* How to complete this task: If a line in the records below contains the word "курсом", copy it out.

··· Provided records ···

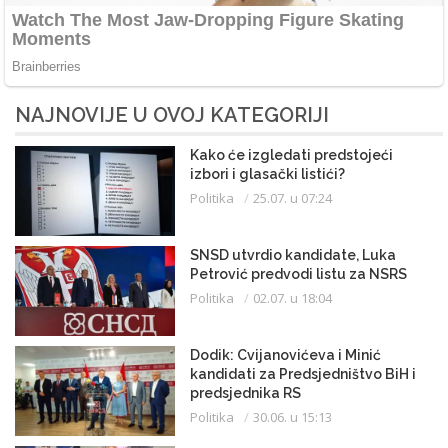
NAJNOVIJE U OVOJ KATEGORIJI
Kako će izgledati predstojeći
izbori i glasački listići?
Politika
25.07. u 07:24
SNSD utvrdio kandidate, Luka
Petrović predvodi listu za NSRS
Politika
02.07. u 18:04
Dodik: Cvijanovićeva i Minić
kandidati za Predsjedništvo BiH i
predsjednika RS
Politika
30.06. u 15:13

···
··· Provided records ···

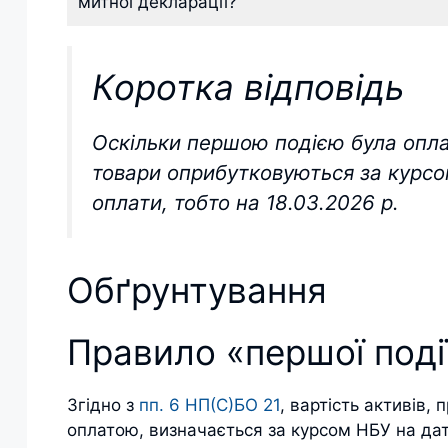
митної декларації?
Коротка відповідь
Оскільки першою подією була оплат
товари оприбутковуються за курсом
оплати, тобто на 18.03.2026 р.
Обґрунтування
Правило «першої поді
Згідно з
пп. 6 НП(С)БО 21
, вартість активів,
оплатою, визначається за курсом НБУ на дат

···

* Expected output:
товари оприбутковуються за курсом
оплатою, визначається за курсом НБУ на дат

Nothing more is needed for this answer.